Josée Rose ’02 coordinates the creation of election-oriented storytelling formats and news products that are disseminated across the WSJ’s multiple online platforms. In the past year alone, Rose and her team have launched a new elections calendar, an elections and business newsletter, and a live event question-and-answer tool while revamping WSJ’s live coverage blog. “My role in a way is a project manager,” Rose says. “I work closely with teams in Washington, D.C., and New York and help make sure everyone is talking to each other.”

Of course, that was easier to do before Rose and her colleagues started working from home — she lives in Hoboken — due to the coronavirus outbreak. “The pandemic has changed the cadence of everything we’re doing,” Rose says. “You lose a little something not being able to walk up to people.”

Meanwhile, reporters have had to adapt to a presidential campaign marked by a dearth of public appearances by the leading candidates and virtual party conventions. Despite the unprecedented circumstances, Rose says, WSJ continues to explore the most important issues of the day and staffers still rely on basic news-reporting protocols.

“They’ll still be covering big themes of the Democratic or Republican party as per usual, and the speeches, which will be streamed online, but there’s no interviews on the sidelines,” she says, “because there aren’t any sidelines. But the way we cover news never changes. We know it’s important to make sure all sides are told and fairly represented. We are aware of it, we’re constantly reminded of it, and we strive to achieve it.”

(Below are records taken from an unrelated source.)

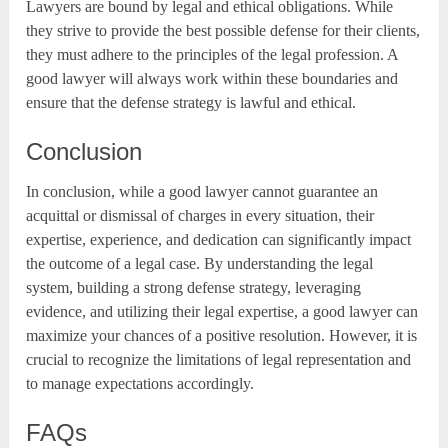
Lawyers are bound by legal and ethical obligations. While
they strive to provide the best possible defense for their clients,
they must adhere to the principles of the legal profession. A
good lawyer will always work within these boundaries and
ensure that the defense strategy is lawful and ethical.
Conclusion
In conclusion, while a good lawyer cannot guarantee an
acquittal or dismissal of charges in every situation, their
expertise, experience, and dedication can significantly impact
the outcome of a legal case. By understanding the legal
system, building a strong defense strategy, leveraging
evidence, and utilizing their legal expertise, a good lawyer can
maximize your chances of a positive resolution. However, it is
crucial to recognize the limitations of legal representation and
to manage expectations accordingly.
FAQs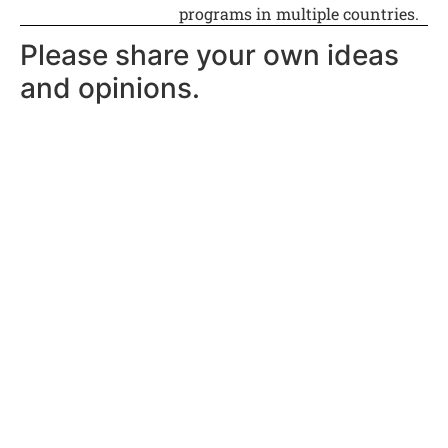
programs in multiple countries.
Please share your own ideas
and opinions.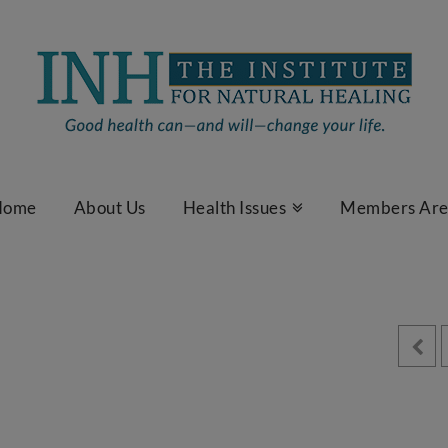
Home
About Us
Health Issues
Members Ar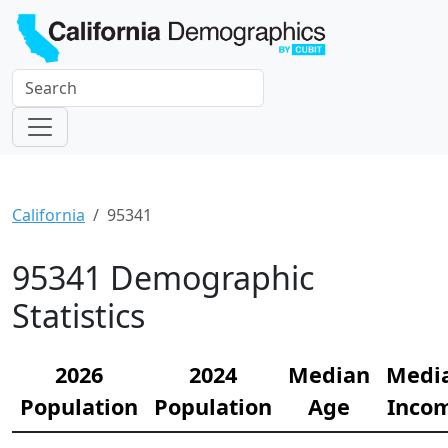
California
95341
95341 Demographic
Statistics
2026
2024
Median
Medi
Population
Population
Age
Inco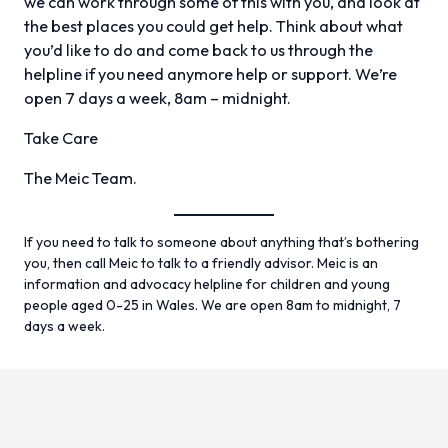
we can work through some of this with you, and look at
the best places you could get help. Think about what
you’d like to do and come back to us through the
helpline if you need anymore help or support. We’re
open 7 days a week, 8am – midnight.
Take Care
The Meic Team.
If you need to talk to someone about anything that’s bothering
you, then call Meic to talk to a friendly advisor. Meic is an
information and advocacy helpline for children and young
people aged 0-25 in Wales. We are open 8am to midnight, 7
days a week.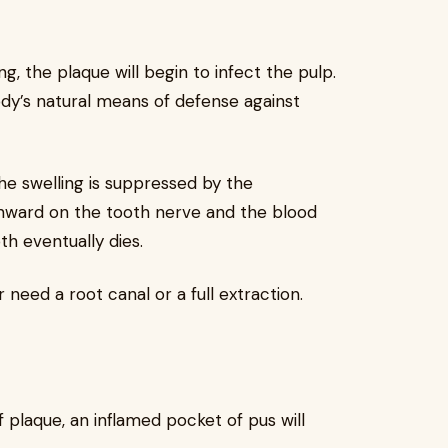
ling, the plaque will begin to infect the pulp.
ody’s natural means of defense against
the swelling is suppressed by the
nward on the tooth nerve and the blood
oth eventually dies.
r need a root canal or a full extraction.
of plaque, an inflamed pocket of pus will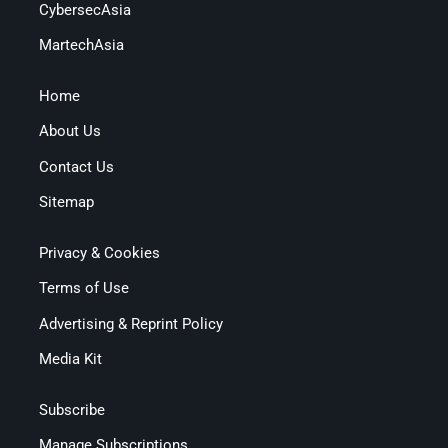
CybersecAsia
MartechAsia
Home
About Us
Contact Us
Sitemap
Privacy & Cookies
Terms of Use
Advertising & Reprint Policy
Media Kit
Subscribe
Manage Subscriptions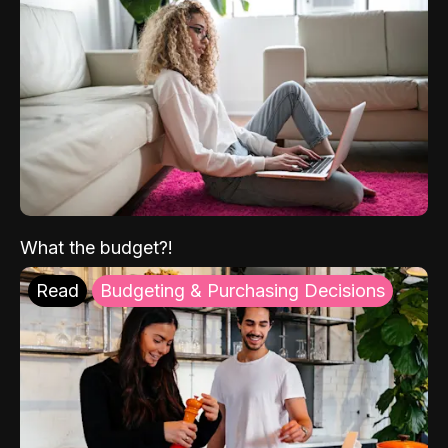
What the budget?!
Read
Budgeting & Purchasing Decisions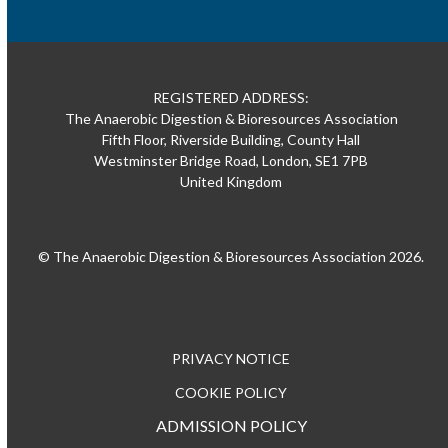
REGISTERED ADDRESS:
The Anaerobic Digestion & Bioresources Association
Fifth Floor, Riverside Building, County Hall
Westminster Bridge Road, London, SE1 7PB
United Kingdom
© The Anaerobic Digestion & Bioresources Association 2026.
PRIVACY NOTICE
COOKIE POLICY
ADMISSION POLICY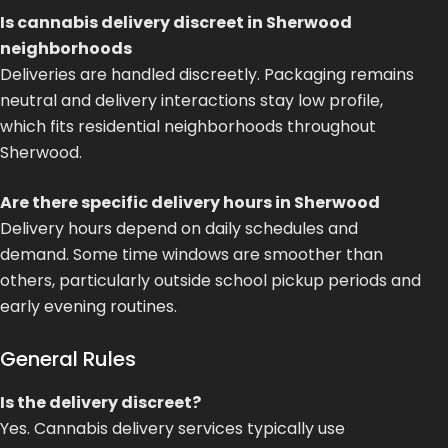
Is cannabis delivery discreet in Sherwood
neighborhoods
Deliveries are handled discreetly. Packaging remains
neutral and delivery interactions stay low profile,
which fits residential neighborhoods throughout
Sherwood.
Are there specific delivery hours in Sherwood
Delivery hours depend on daily schedules and
demand. Some time windows are smoother than
others, particularly outside school pickup periods and
early evening routines.
General Rules
Is the delivery discreet?
Yes. Cannabis delivery services typically use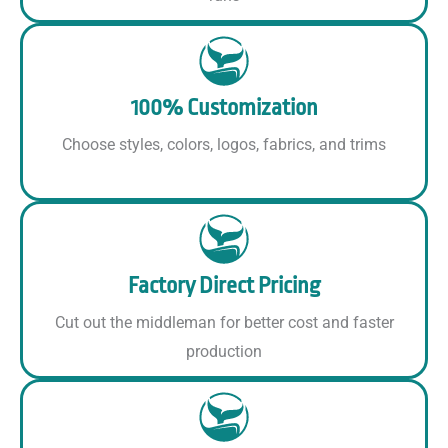
100% Customization
Choose styles, colors, logos, fabrics, and trims
Factory Direct Pricing
Cut out the middleman for better cost and faster
production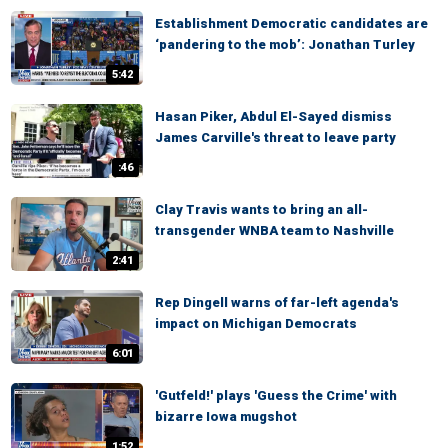
Establishment Democratic candidates are
‘pandering to the mob’: Jonathan Turley
5:42
Hasan Piker, Abdul El-Sayed dismiss
James Carville's threat to leave party
:46
Clay Travis wants to bring an all-
transgender WNBA team to Nashville
2:41
Rep Dingell warns of far-left agenda's
impact on Michigan Democrats
6:01
'Gutfeld!' plays 'Guess the Crime' with
bizarre Iowa mugshot
1:52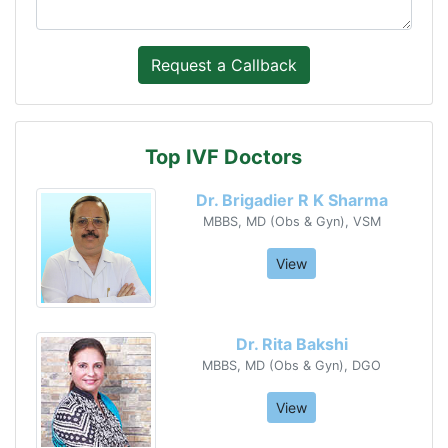
Top IVF Doctors
Dr. Brigadier R K Sharma
MBBS, MD (Obs & Gyn), VSM
View
Dr. Rita Bakshi
MBBS, MD (Obs & Gyn), DGO
View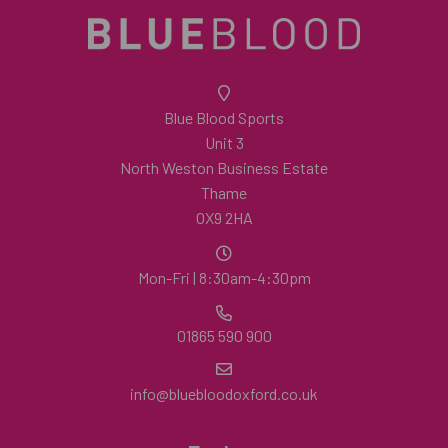
Blue Blood Sports
Unit 3
North Weston Business Estate
Thame
OX9 2HA
Mon-Fri | 8:30am-4:30pm
01865 590 900
info@bluebloodoxford.co.uk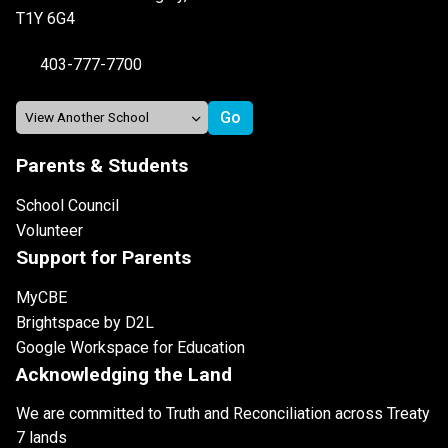
T1Y 6G4
403-777-7700
Parents & Students
School Council
Volunteer
Support for Parents
MyCBE
Brightspace by D2L
Google Workspace for Education
Acknowledging the Land
We are committed to Truth and Reconciliation across Treaty
7 lands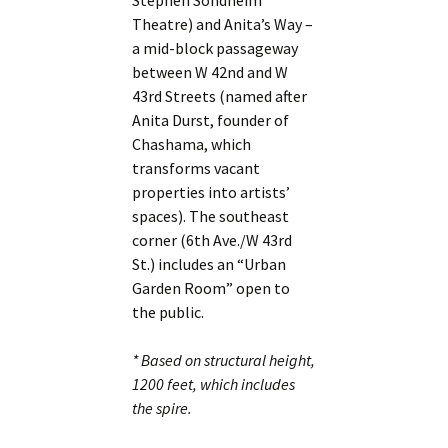
Stephen Sondheim
Theatre) and Anita’s Way –
a mid-block passageway
between W 42nd and W
43rd Streets (named after
Anita Durst, founder of
Chashama, which
transforms vacant
properties into artists’
spaces). The southeast
corner (6th Ave./W 43rd
St.) includes an “Urban
Garden Room” open to
the public.
* Based on structural height,
1200 feet, which includes
the spire.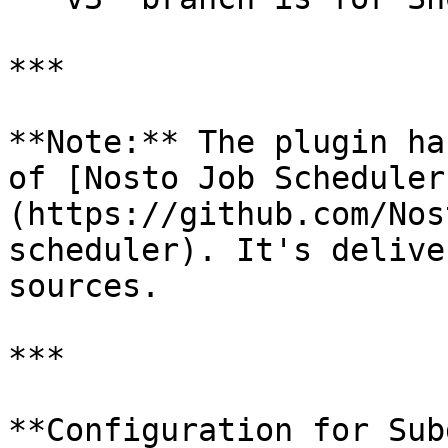
***

**Note:** The plugin ha
of [Nosto Job Scheduler
(https://github.com/Nos
scheduler). It's delive
sources.

***

**Configuration for Sub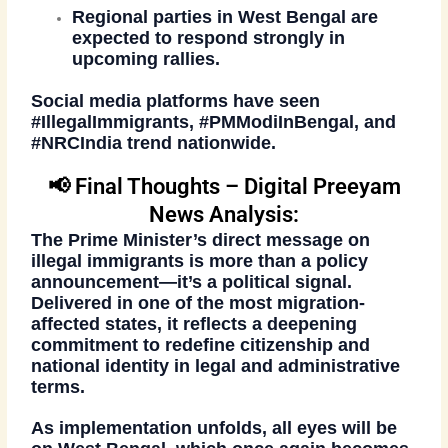
Regional parties in West Bengal are
expected to respond strongly in
upcoming rallies.
Social media platforms have seen
#IllegalImmigrants
,
#PMModiInBengal
, and
#NRCIndia
trend nationwide.
📢 Final Thoughts – Digital Preeyam
News Analysis:
The Prime Minister’s direct message on
illegal immigrants
is more than a policy
announcement—it’s a political signal.
Delivered in one of the most migration-
affected states, it reflects a deepening
commitment to redefine citizenship and
national identity in legal and administrative
terms.
As implementation unfolds, all eyes will be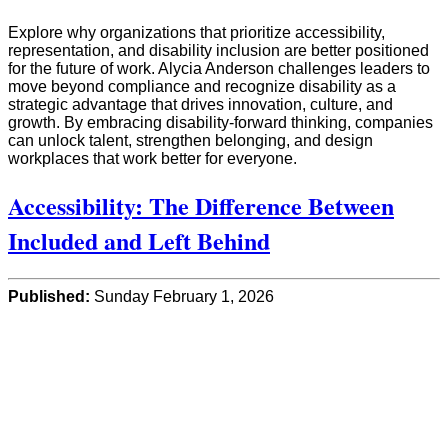
Explore why organizations that prioritize accessibility,
representation, and disability inclusion are better positioned
for the future of work. Alycia Anderson challenges leaders to
move beyond compliance and recognize disability as a
strategic advantage that drives innovation, culture, and
growth. By embracing disability-forward thinking, companies
can unlock talent, strengthen belonging, and design
workplaces that work better for everyone.
Accessibility: The Difference Between
Included and Left Behind
Published:
Sunday February 1, 2026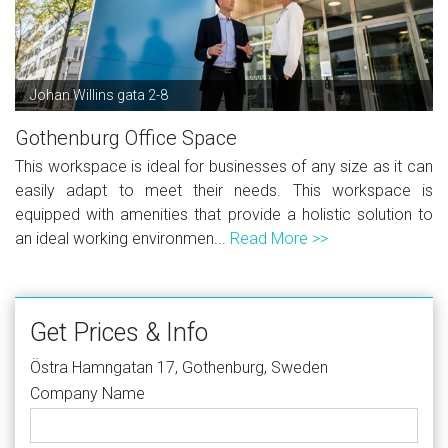
Johan Willins gata 2-8
Gothenburg Office Space
This workspace is ideal for businesses of any size as it can
easily adapt to meet their needs. This workspace is
equipped with amenities that provide a holistic solution to
an ideal working environmen...
Read More >>
Get Prices & Info
Östra Hamngatan 17, Gothenburg, Sweden
Company Name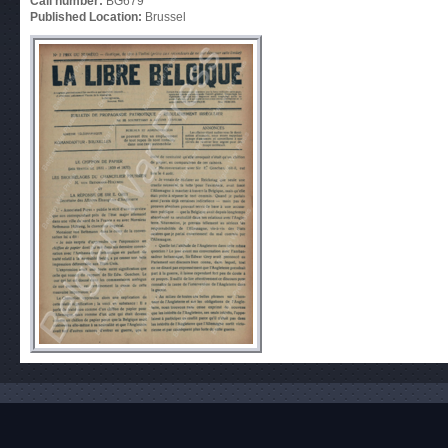
Call number:
BG679
Published Location:
Brussel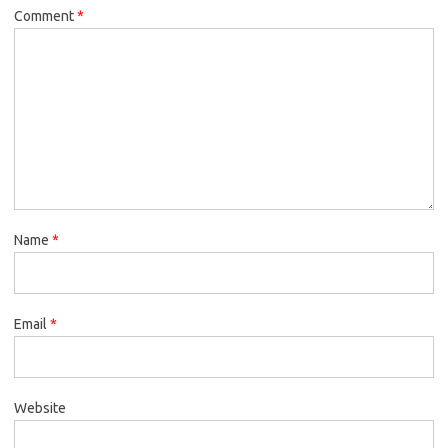
Comment
*
Name
*
Email
*
Website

An English major with a concentration in journalism, Rose went to work for the WSJ just two weeks after graduating, and she was not alone. At one point, she recalls, at least half a dozen TCNJ colleagues went straight from campus to the company. Nearly 20 years later, Rose and three of her fellow Signal staffers — Jonathan Vuocolo ’03, Meredith D’Agnolo ’04, and Amanda Harris Falls ’04 — remain.

At The Signal, Rose served as sports editor, managing editor, and, in her final semester, editor in chief. She wrote and edited stories with global implications, among them the 9/11 terrorist attacks and, four months later, the murder of WSJ reporter Daniel Pearl. In the classroom, she fell under the journalistic sway of professor Kim Pearson, who recalls Rose as a wise-beyond-her-years presence at The Signal.

“Leading election coverage for The Wall Street Journal at a time like this has got to be a really fraught challenge,” Pearson says. “And at the same time I can’t think of anybody who could be more up to that challenge than Josée.”